Los movimientos de protesta aumentaron . En noviembre de 1918, el ‘Garland City Globe’ de Utah publicó fotografías de personas usando mal la máscara, llevándola en la nuca o con agujeros para poder fumar a modo de broma. El resto de diarios se llenaban de noticias con las sanciones impuestas a los comerciantes que no prohibían la entrada a sus negocios de clientes sin mascarillas. Una vendedora de Denver se negó a ponérsela porque, según declaró, «se le dormía la nariz». Un médico prestigioso comentó en un debate público que, «si apareciera un hombre de las cavernas en la actualidad, pensaría que los ciudadanos enmascarados son todos unos lunáticos». Un banquero de Tucson prefirió ir a la cárcel antes que pagar la multa que le habían impuesto.

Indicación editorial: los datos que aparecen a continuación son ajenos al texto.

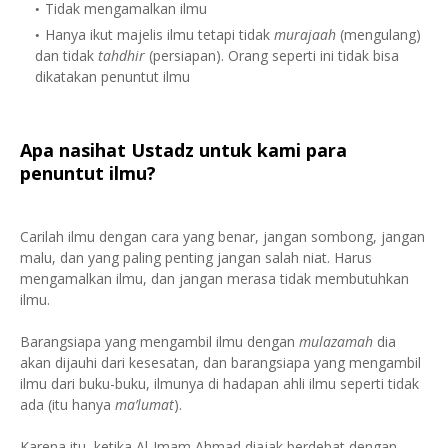
Tidak mengamalkan ilmu
Hanya ikut majelis ilmu tetapi tidak
murajaah
(mengulang)
dan tidak
tahdhir
(persiapan). Orang seperti ini tidak bisa
dikatakan penuntut ilmu
Apa nasihat Ustadz untuk kami para
penuntut ilmu?
Carilah ilmu dengan cara yang benar, jangan sombong, jangan
malu, dan yang paling penting jangan salah niat. Harus
mengamalkan ilmu, dan jangan merasa tidak membutuhkan
ilmu.
Barangsiapa yang mengambil ilmu dengan
mulazamah
dia
akan dijauhi dari kesesatan, dan barangsiapa yang mengambil
ilmu dari buku-buku, ilmunya di hadapan ahli ilmu seperti tidak
ada (itu hanya
ma’lumat
).
Karena itu, ketika Al-Imam Ahmad diajak berdebat dengan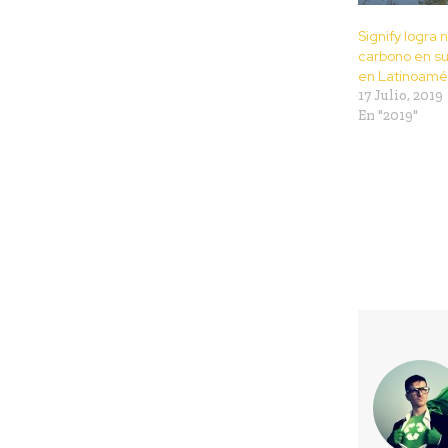
Signify logra 
carbono en s
en Latinoamé
17 Julio, 2019
En "2019"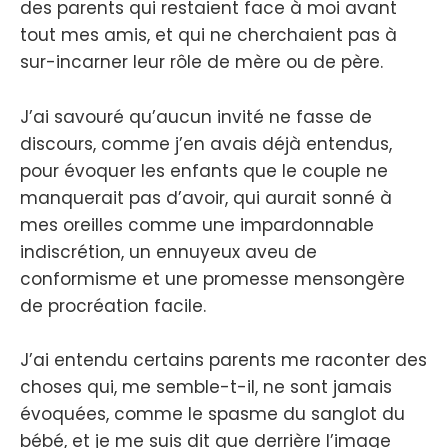
des parents qui restaient face à moi avant
tout mes amis, et qui ne cherchaient pas à
sur-incarner leur rôle de mère ou de père.
J’ai savouré qu’aucun invité ne fasse de
discours, comme j’en avais déjà entendus,
pour évoquer les enfants que le couple ne
manquerait pas d’avoir, qui aurait sonné à
mes oreilles comme une impardonnable
indiscrétion, un ennuyeux aveu de
conformisme et une promesse mensongère
de procréation facile.
J’ai entendu certains parents me raconter des
choses qui, me semble-t-il, ne sont jamais
évoquées, comme le spasme du sanglot du
bébé, et je me suis dit que derrière l’image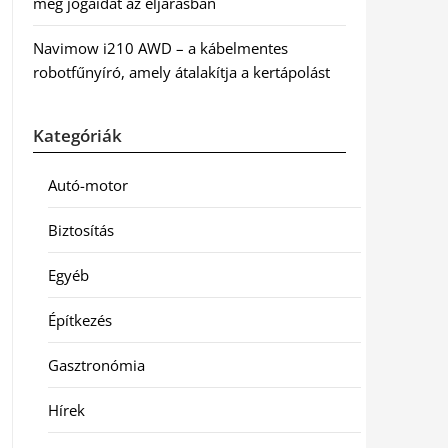
meg jogaidat az eljárásban
Navimow i210 AWD – a kábelmentes
robotfűnyíró, amely átalakítja a kertápolást
Kategóriák
Autó-motor
Biztosítás
Egyéb
Építkezés
Gasztronómia
Hírek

En Europa no se decretó la obligación de usar mascarillas durante la Primera Guerra Mundial . Gran Bretaña fue el único país donde se recomendó su uso, aunque solo en las grandes ciudades y a ciertos grupos, como las enfermeras. En España, el Gobierno de Antonio Maura promovió el cierre de teatros e instó a los dirigentes provinciales a que limitaran el aforo de los eventos públicos, provocando un gran enfrentamiento con la Iglesia. Sin embargo, de la máscara, ni hablar.

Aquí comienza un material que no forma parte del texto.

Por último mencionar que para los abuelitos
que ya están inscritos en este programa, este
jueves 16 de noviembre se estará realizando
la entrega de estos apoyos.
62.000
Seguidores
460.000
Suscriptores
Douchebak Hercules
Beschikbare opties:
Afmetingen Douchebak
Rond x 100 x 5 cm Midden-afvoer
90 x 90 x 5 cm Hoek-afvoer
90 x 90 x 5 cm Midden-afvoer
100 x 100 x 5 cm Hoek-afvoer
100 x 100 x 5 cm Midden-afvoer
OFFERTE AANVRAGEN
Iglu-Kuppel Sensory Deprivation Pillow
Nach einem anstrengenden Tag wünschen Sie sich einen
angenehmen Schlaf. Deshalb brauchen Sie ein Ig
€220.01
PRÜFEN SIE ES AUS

En Estados Unidos los funcionarios del departamento de Salud entendieron pronto que cambiar el comportamiento de la sociedad iba a ser imposible. El responsable de Sacramento tuvo que celebrar varias reuniones para convencer a los sanitarios de que debían cumplir con la normativa. En Los Ángeles y Utah ni siquiera fue aprobada, bajo el argumento de que los ciudadanos sentirían una falsa seguridad y relajarían las precauciones. En Seattle, los conductores de tranvías se negaron a prohibir la entrada a los pasajeros que no la llevaran. En Portland se produjo un acalorado debate en el que un concejal calificó la medida de «inconstitucional». «Bajo ninguna circunstancia me pondrán un bozal como si fuera un perro hidrófobo», añadió.